A friend has advised that this will attract clubbing of income in my hand and the whole interest earned by my wife will be taxed as my income. Moreover, the rebate of Rs 180,000 will not be given to my wife. Is this true?
--- Harbhajan Singh
Your friend has advised you correctly. As per Section 64 of the Indian Income Tax Act, any income arising from assets gifted to spouse is to be taxed in the donor spouse's hands. This law is put in place to prevent tax planning by transferring income to the non-earning spouse.
Most NRIs are under the impression that as long as they move money from NRE accounts, any transaction would be free of Indian tax. However this is not true. NRE accounts are in Indian banks and hence subject to Indian jurisdiction.
The tax law in India specifically exempts interest from NRE accounts from tax. But this doesn't mean that other tax provisions are not applicable to the same.
The only way this clubbing provision can be circumvented is by transferring funds to the spouse abroad (this is not so much in your case but when both husband and wife are abroad). Then the wife can send money to her NRE account here in India.
In such cases, though the credit to the NRE account has been received from funds sourced from the husband, since such transfer had taken place abroad, Indian law will not be applicable.
I am working in the merchant navy since December 1996. From the financial year 1998-1999 to year 2007-2008, I have completed necessary requirements of NRI (183 or more days out of country).
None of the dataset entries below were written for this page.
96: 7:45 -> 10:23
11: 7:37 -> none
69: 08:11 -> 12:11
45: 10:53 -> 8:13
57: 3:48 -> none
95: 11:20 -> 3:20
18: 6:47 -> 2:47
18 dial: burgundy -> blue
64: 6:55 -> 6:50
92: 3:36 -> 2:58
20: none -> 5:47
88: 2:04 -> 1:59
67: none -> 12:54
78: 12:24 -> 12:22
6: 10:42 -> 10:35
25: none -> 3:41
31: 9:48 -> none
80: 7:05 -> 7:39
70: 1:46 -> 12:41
But for financial year 2008-2009, I am unable to complete required 183 days out of country.
Now please advice me whether I am eligible for RNOR and if yes for how many years.
-- Gurdip Singh
There is a transitional status of RNOR between being an NRI and becoming a full-fledged Resident after returning to India permanently.
Resident but not Ordinarily Resident is a person who satisfies one of the following conditions:
a) He has been a Non-Resident in India in nine out of the ten previous years preceding that year, or
b) Has during the seven previous years preceding that year been in India for a period of, or periods amounting in all to, 729 days or less.
An RNOR is not required pay tax in India on his forex income.
Most NRIs will be caught by the requirement of stay in India for 729 days or less during the last seven financial years.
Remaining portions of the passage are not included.